BodyCam Shows Minneapolis Cops Shooting Black Man During No-knock Warrant



In the early morning hours Wednesday, Minneapolis police officers gently placed a key in a city apartment door before bursting through the doorway yelling “Police! Search warrant!”


In the seconds that followed, a Black man named Amir Locke — apparently asleep and shown to be holding a gun upon awakening — was shot and killed.

The shooting by an officer on the SWAT team, in a city that came to represent ground zero for the police reform movement, raised questions from Locke’s family and others about the city’s warrant policy.

In total, the city released 14 seconds of real-time video.


It’s not clear what is contained in the warrant, and Minneapolis officials have said the totality of circumstances leading to their officer shooting Locke are now under investigation by the state’s Bureau of Criminal Apprehension.

Police said Locke was not named in any search warrants. Attorneys for the man’s family say he was in legal possession of his firearm.
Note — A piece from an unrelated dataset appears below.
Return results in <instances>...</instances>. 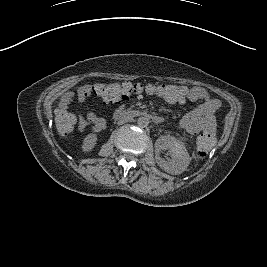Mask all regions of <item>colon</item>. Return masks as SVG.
I'll list each match as a JSON object with an SVG mask.
<instances>
[{"instance_id":"1","label":"colon","mask_w":267,"mask_h":267,"mask_svg":"<svg viewBox=\"0 0 267 267\" xmlns=\"http://www.w3.org/2000/svg\"><path fill=\"white\" fill-rule=\"evenodd\" d=\"M147 93L162 98L167 102H179L185 93L181 87L168 84L142 85L130 82L123 83H98L89 88L88 96L93 94L103 102H121L128 100L133 95ZM74 116L66 110H59L55 115V128L59 136L65 138L73 130ZM197 154L207 155L215 145L213 133L201 132L197 137Z\"/></svg>"}]
</instances>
The warrants are sealed to “protect the integrity of the investigation” and “until the court directs otherwise,” Steve Linders, public information officer with the St. Paul Police Department, which is investigating the homicide relating to the warrants, wrote in a statement.

From the limited amount of video the city released, it’s not clear how Minneapolis SWAT members approached the apartment or how they reacted after the shooting.


According to the Star Tribune, interim Minneapolis police chief Amelia Huffman said at a Thursday news conference that “both a knock and no-knock search warrant were obtained” for three locations within the building where the officer shot the man, but she did not elaborate.

The fatal shooting brings further scrutiny to the use of no-knock warrants and shines a spotlight on a police department that has faced criticism before. The city garnered significant national media attention in November of 2020 when it announced, amid a nationwide reckoning over police policies prompted in part by the murder of George Floyd by a Minneapolis police officer and the shooting of Breonna Taylor during warrant service in Louisville, that it was changing its policy.

Some touted as an “accomplishment” that Minneapolis Mayor Jacob Frey banned no-knock warrants. But the city did not ban no-knock warrants, and like most police department policies, its policy gave wide leeway to field supervisors to make decisions based on conditions they encounter and allows for no-knock warrants in certain situations.

Frey announced Friday night that he was temporarily banning police from seeking and executing no-knock warrants, though like the policy change 14 months ago, it still allows for no-knock warrants in certain situations.

Hennepin County Attorney Mike Freeman announced Friday that he asked Minnesota Attorney General Keith Ellison to join in his review of the shooting.



“We will be working with the Minnesota Bureau of Criminal Apprehension to ensure a thorough and complete evaluation,” Freeman said in a statement. “Thereafter we will decide together, based on the law and evidence, whether criminal charges should be brought.”

Ellison, in a separate statement, vowed to conduct a “fair and thorough” investigation, adding: “Amir Locke’s life mattered. He was only 22 years old and had his whole life ahead of him. His family and friends must now live the rest of their lives without him.”